WHAT THE EXERCISE ASKS: The answer must be a single number: how many lines in the entries hold the string "UNIVERSELLES".

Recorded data
=== Begin Enclosure ===

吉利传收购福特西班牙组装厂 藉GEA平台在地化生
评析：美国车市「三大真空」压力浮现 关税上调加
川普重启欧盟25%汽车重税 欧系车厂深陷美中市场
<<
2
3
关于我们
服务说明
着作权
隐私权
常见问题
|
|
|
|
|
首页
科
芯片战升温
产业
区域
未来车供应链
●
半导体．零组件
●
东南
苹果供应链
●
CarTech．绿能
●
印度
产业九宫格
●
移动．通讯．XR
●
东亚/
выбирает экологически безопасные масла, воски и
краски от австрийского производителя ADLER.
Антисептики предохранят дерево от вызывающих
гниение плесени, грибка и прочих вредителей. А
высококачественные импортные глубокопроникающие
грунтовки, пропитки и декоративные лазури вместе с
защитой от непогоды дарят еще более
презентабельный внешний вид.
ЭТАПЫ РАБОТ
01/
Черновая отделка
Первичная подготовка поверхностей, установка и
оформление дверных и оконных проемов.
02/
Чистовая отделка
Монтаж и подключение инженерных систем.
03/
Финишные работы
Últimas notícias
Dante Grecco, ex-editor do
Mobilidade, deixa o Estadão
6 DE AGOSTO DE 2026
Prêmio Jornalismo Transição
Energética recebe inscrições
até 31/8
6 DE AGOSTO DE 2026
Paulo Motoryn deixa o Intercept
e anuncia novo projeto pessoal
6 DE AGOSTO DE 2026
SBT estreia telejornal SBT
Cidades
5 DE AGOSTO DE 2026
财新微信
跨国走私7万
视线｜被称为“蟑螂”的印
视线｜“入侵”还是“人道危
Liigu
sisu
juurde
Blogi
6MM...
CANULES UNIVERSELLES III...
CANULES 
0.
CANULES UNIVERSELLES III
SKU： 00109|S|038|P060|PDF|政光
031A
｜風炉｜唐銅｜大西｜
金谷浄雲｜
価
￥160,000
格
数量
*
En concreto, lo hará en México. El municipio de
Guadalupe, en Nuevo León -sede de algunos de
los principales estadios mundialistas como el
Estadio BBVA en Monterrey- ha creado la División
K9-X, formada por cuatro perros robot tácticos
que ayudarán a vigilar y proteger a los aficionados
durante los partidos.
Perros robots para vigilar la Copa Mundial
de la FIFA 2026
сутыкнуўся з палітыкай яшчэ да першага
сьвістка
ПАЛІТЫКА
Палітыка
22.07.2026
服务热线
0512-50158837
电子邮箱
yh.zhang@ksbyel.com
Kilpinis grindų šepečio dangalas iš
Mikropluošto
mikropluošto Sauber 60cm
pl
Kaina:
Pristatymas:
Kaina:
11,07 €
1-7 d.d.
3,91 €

=== End Enclosure ===

SOLVED PROBLEM: 2